Task to carry out: Return each line in the records below that includes "slot".

----- Data for this task -----

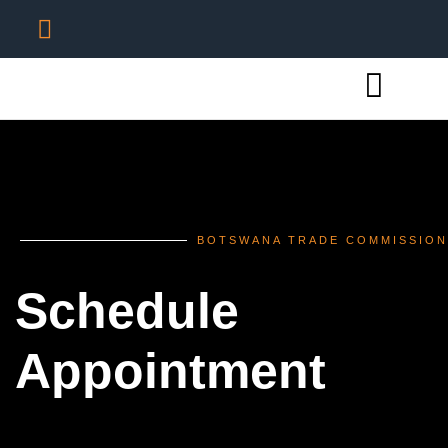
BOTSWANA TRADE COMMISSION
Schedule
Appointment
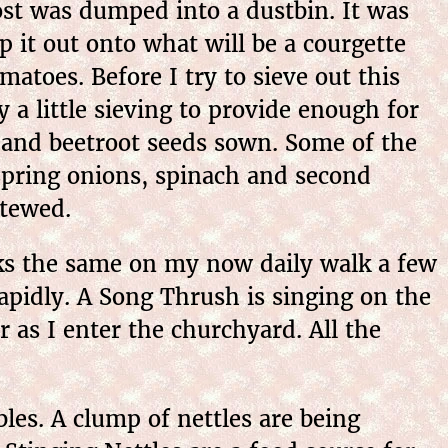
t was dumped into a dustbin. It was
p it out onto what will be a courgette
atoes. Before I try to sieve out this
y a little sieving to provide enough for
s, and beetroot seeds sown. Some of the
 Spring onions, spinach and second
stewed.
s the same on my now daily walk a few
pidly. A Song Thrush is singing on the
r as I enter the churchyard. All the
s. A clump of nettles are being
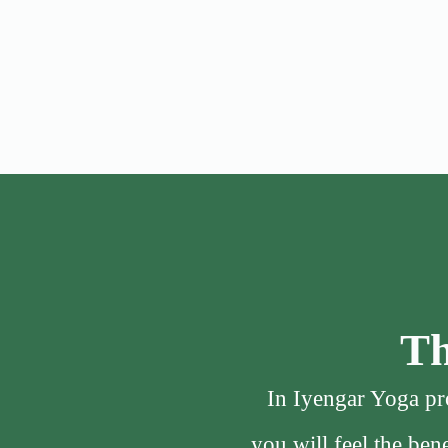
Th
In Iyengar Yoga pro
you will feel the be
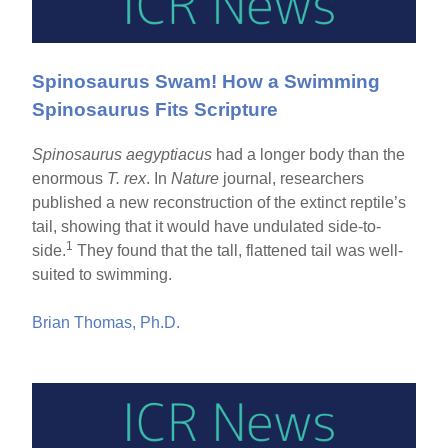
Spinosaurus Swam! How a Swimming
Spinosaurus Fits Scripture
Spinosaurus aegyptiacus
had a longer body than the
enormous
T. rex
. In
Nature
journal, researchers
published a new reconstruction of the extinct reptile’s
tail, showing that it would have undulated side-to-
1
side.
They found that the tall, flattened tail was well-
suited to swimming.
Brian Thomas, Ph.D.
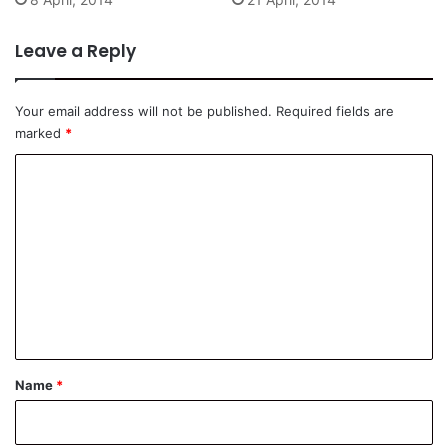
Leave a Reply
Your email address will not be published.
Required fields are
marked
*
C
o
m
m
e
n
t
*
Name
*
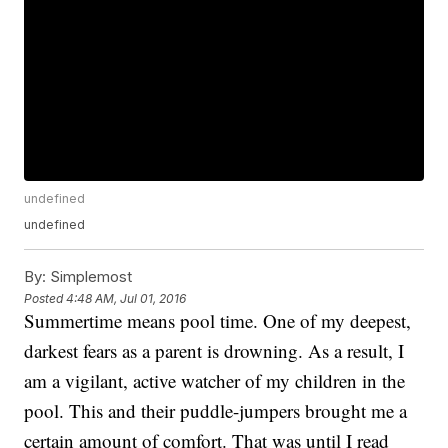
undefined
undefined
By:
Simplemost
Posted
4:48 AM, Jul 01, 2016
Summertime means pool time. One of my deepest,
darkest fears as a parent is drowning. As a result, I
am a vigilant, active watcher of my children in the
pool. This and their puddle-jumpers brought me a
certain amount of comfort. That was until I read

-----
----- Data for this task -----

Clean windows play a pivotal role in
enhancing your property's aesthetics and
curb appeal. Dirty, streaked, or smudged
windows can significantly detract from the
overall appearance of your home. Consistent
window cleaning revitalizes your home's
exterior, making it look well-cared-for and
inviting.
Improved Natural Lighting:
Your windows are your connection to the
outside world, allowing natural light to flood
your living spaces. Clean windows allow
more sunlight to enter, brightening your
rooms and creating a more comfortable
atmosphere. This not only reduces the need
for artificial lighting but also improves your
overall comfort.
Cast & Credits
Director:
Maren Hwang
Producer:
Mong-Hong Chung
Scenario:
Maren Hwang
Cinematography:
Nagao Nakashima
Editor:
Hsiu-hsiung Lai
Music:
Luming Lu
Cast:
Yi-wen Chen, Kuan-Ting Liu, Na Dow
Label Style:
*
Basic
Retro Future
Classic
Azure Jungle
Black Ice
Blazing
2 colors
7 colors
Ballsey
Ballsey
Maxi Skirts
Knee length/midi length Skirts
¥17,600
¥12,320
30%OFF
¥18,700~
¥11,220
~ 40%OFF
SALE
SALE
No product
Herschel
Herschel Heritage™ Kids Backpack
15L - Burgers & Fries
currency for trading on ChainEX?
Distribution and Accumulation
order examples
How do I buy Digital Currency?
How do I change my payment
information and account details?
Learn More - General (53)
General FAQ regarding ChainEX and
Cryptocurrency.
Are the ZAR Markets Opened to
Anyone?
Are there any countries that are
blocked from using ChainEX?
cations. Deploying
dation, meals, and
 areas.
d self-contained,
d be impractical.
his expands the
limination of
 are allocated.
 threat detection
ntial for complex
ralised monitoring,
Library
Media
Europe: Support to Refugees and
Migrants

-----
----- Data for this task -----

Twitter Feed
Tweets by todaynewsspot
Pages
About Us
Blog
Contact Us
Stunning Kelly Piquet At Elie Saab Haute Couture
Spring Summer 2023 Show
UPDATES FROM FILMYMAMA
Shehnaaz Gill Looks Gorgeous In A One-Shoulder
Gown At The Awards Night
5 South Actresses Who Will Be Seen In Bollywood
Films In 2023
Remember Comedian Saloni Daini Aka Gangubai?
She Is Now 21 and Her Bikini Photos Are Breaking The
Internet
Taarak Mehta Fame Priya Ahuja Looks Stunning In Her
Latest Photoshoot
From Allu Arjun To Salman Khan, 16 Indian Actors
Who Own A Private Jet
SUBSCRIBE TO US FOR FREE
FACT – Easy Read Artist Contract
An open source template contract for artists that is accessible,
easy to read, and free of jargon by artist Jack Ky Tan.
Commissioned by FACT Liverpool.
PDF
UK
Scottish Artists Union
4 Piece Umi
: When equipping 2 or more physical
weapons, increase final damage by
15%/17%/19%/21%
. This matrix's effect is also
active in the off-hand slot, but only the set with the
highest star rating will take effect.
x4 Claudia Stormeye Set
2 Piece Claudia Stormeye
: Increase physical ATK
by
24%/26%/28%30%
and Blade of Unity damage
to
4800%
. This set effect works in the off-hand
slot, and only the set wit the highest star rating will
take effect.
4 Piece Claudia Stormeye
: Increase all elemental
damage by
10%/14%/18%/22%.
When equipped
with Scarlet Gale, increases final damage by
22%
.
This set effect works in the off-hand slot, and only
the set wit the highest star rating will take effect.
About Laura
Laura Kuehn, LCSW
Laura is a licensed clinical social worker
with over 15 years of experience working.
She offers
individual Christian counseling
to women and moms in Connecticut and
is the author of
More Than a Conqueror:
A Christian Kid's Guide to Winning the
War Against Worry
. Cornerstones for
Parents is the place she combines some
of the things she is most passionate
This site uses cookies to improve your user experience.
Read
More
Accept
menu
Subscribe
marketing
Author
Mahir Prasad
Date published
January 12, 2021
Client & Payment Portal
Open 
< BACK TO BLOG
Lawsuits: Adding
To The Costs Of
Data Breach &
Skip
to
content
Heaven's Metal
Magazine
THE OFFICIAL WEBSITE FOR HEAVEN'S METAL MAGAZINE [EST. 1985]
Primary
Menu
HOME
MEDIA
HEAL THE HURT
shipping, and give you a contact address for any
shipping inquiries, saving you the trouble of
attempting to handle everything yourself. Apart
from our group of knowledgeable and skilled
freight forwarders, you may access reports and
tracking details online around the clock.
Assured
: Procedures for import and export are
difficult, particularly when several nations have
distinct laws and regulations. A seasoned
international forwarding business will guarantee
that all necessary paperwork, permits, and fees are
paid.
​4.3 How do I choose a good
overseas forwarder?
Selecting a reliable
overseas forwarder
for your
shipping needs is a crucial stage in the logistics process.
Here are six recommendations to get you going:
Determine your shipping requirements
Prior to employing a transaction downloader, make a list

-----

Problem solution:
active in the off-hand slot, but only the set with the
slot, and only the set wit the highest star rating will
This set effect works in the off-hand slot, and only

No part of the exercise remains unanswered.